START TASK MATERIAL
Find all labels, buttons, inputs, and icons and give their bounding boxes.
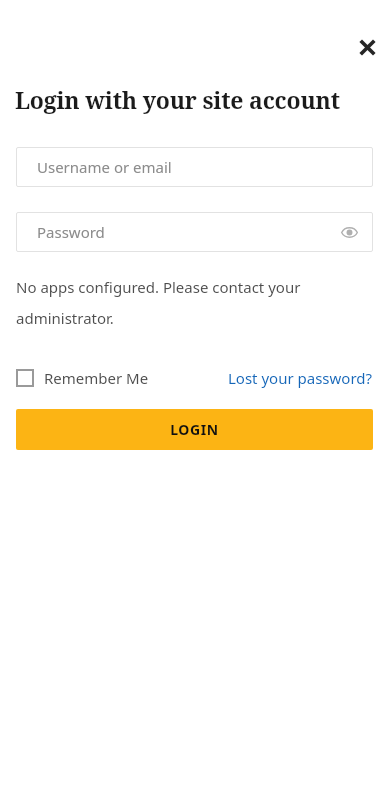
staticText: Username or email xyxy=(37,157,172,177)
button[interactable]: Remember Me xyxy=(16,368,149,388)
staticText: Password xyxy=(37,222,105,242)
staticText: Lost your password? xyxy=(228,368,373,388)
button[interactable]: Lost your password? xyxy=(228,368,373,388)
button[interactable]: Username or email xyxy=(16,147,373,187)
staticText: administrator. xyxy=(16,308,114,328)
staticText: No apps configured. Please contact your xyxy=(16,277,301,297)
button[interactable]: Password xyxy=(16,212,373,252)
button[interactable]: Close xyxy=(349,29,385,65)
staticText: LOGIN xyxy=(170,420,219,439)
staticText: Remember Me xyxy=(44,368,149,388)
button[interactable]: Show password xyxy=(336,219,362,245)
button[interactable]: LOGIN xyxy=(16,409,373,450)
staticText: Login with your site account xyxy=(15,84,340,115)
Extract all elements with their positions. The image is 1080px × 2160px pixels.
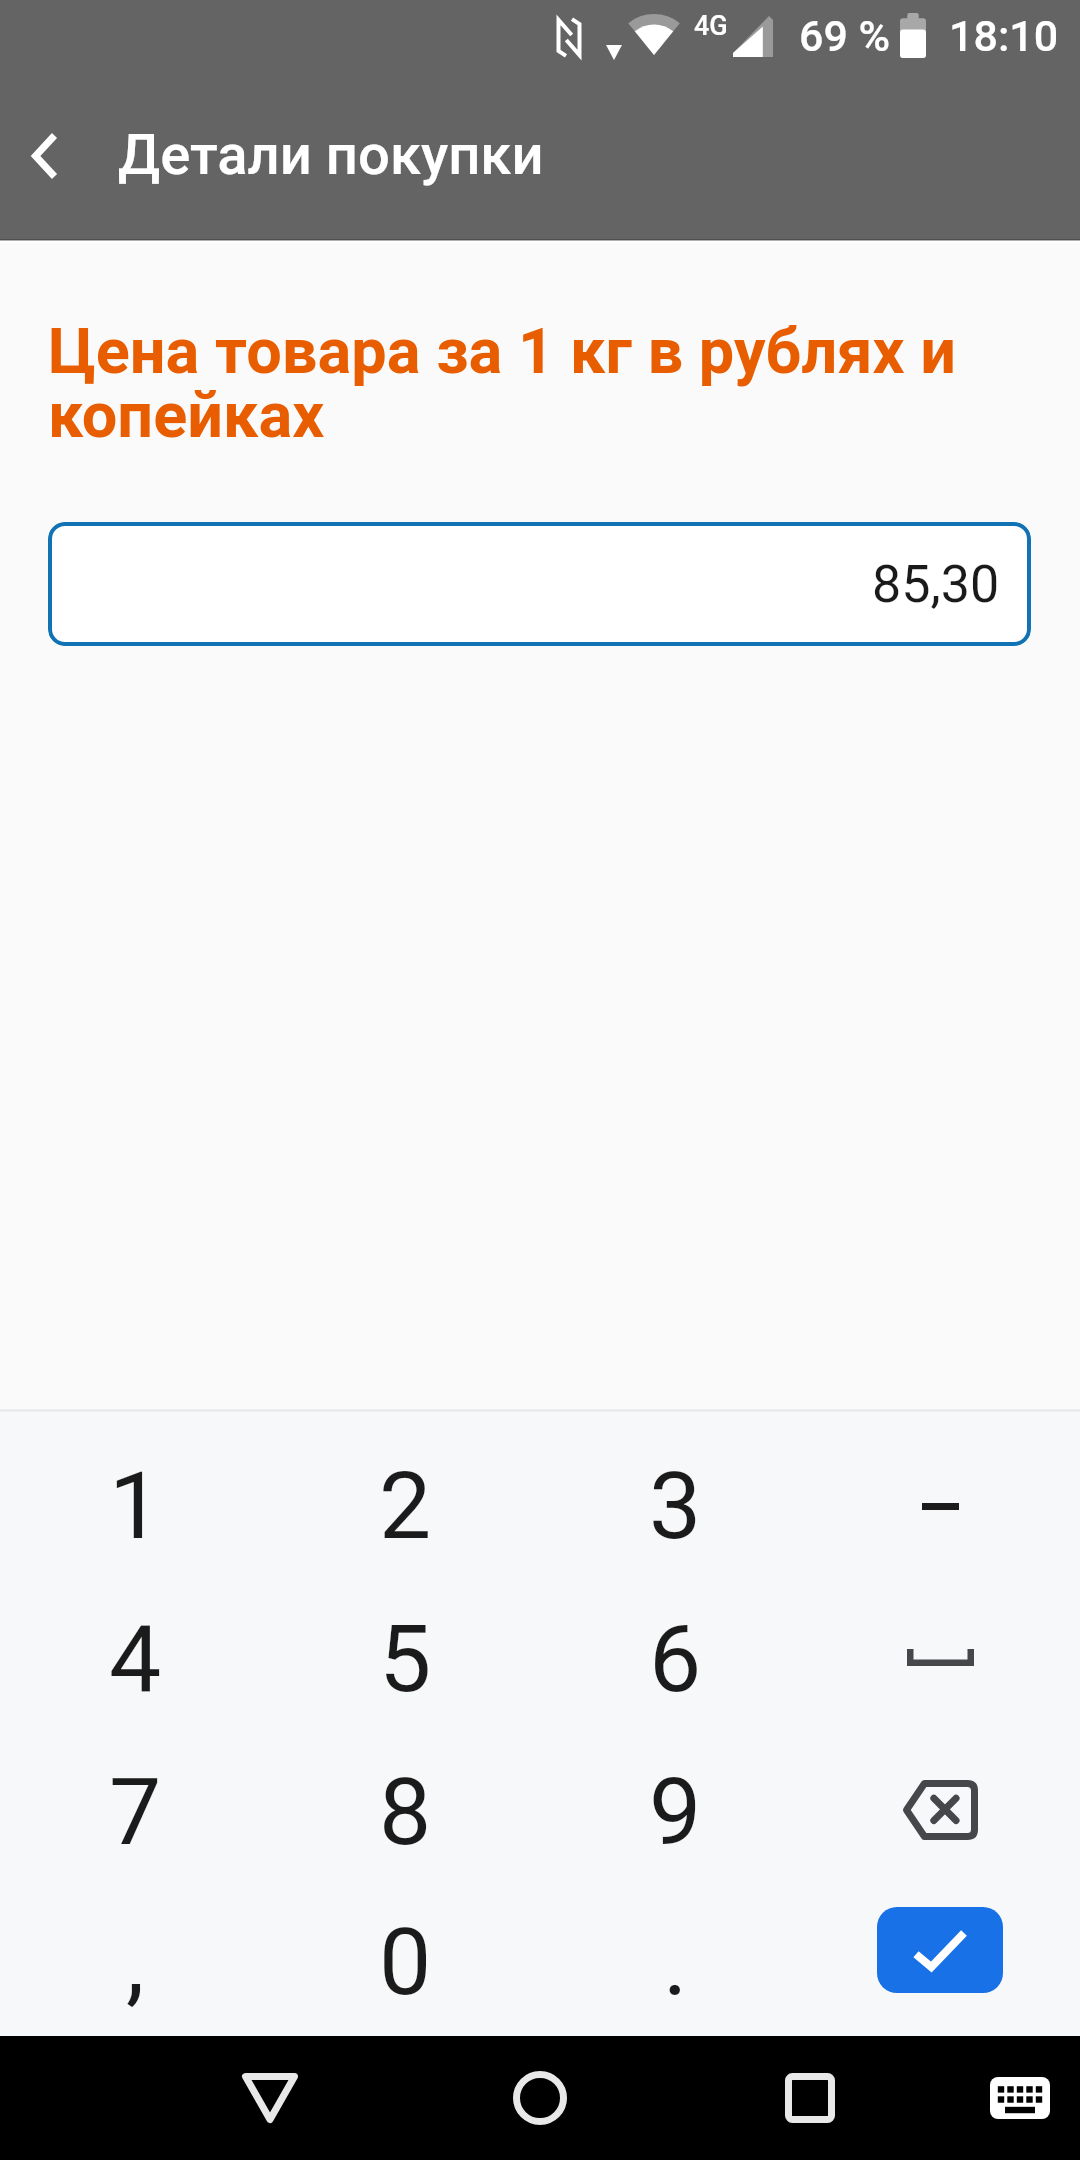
button[interactable]: 2 bbox=[270, 1430, 540, 1583]
staticText: 3 bbox=[649, 1452, 702, 1561]
staticText: 69 % bbox=[799, 11, 891, 61]
staticText: Цена товара за 1 кг в рублях и копейках bbox=[48, 315, 957, 452]
button[interactable]: 0 bbox=[270, 1889, 540, 2036]
staticText: Детали покупки bbox=[118, 122, 544, 188]
button[interactable]: Backspace bbox=[810, 1736, 1080, 1889]
staticText: 8 bbox=[379, 1758, 432, 1867]
button[interactable]: Done bbox=[810, 1889, 1080, 2036]
staticText: 0 bbox=[379, 1908, 432, 2017]
button[interactable]: Switch keyboard bbox=[970, 2048, 1070, 2148]
staticText: 1 bbox=[109, 1452, 162, 1561]
button[interactable]: Space bbox=[810, 1583, 1080, 1736]
button[interactable]: 1 bbox=[0, 1430, 270, 1583]
staticText: 2 bbox=[379, 1452, 432, 1561]
button[interactable]: 5 bbox=[270, 1583, 540, 1736]
staticText: 7 bbox=[109, 1758, 162, 1867]
staticText: 9 bbox=[649, 1758, 702, 1867]
button[interactable]: , bbox=[0, 1889, 270, 2036]
staticText: . bbox=[663, 1908, 688, 2017]
button[interactable]: Recents bbox=[740, 2036, 880, 2160]
button[interactable]: Back bbox=[200, 2036, 340, 2160]
button[interactable]: Back bbox=[0, 101, 100, 211]
staticText: 5 bbox=[379, 1605, 432, 1714]
staticText: 18:10 bbox=[949, 11, 1059, 61]
button[interactable]: Цена, поле ввода bbox=[48, 522, 1031, 646]
button[interactable]: Home bbox=[470, 2036, 610, 2160]
button[interactable]: 3 bbox=[540, 1430, 810, 1583]
staticText: 4G bbox=[694, 10, 728, 42]
button[interactable]: 4 bbox=[0, 1583, 270, 1736]
staticText: , bbox=[126, 1908, 145, 2017]
staticText: 85,30 bbox=[872, 554, 1000, 615]
button[interactable]: 7 bbox=[0, 1736, 270, 1889]
button[interactable]: Minus bbox=[810, 1430, 1080, 1583]
staticText: 6 bbox=[649, 1605, 702, 1714]
staticText: 4 bbox=[109, 1605, 162, 1714]
button[interactable]: 8 bbox=[270, 1736, 540, 1889]
button[interactable]: 6 bbox=[540, 1583, 810, 1736]
button[interactable]: . bbox=[540, 1889, 810, 2036]
button[interactable]: 9 bbox=[540, 1736, 810, 1889]
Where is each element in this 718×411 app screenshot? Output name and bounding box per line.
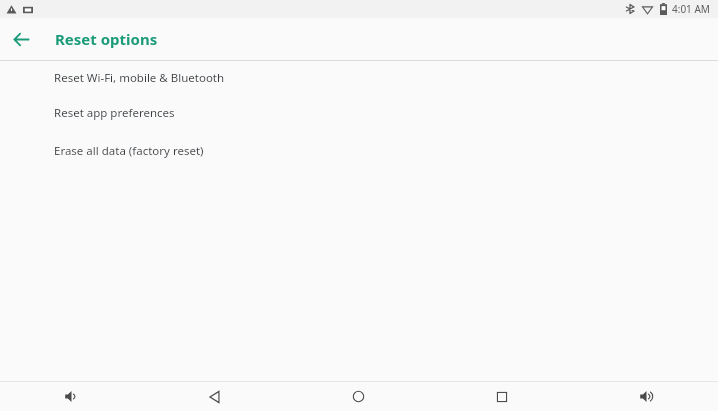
- button[interactable]: Reset Wi-Fi, mobile & Bluetooth: [0, 61, 718, 94]
- staticText: Reset options: [55, 29, 158, 49]
- staticText: 4:01 AM: [672, 2, 710, 16]
- button[interactable]: Reset app preferences: [0, 94, 718, 132]
- staticText: Reset Wi-Fi, mobile & Bluetooth: [54, 70, 225, 86]
- button[interactable]: Volume down: [0, 382, 143, 411]
- button[interactable]: Back: [143, 382, 286, 411]
- button[interactable]: Back: [7, 25, 35, 53]
- staticText: Erase all data (factory reset): [54, 143, 204, 159]
- staticText: Reset app preferences: [54, 105, 175, 121]
- button[interactable]: Recents: [430, 382, 574, 411]
- button[interactable]: Volume up: [574, 382, 718, 411]
- button[interactable]: Home: [286, 382, 430, 411]
- button[interactable]: Erase all data (factory reset): [0, 132, 718, 170]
END TASK MATERIAL
### AIM OF THE TASK
Please state how many lines in the entries include the string "with", giving no more than the number.

### ANSWER SPACE
2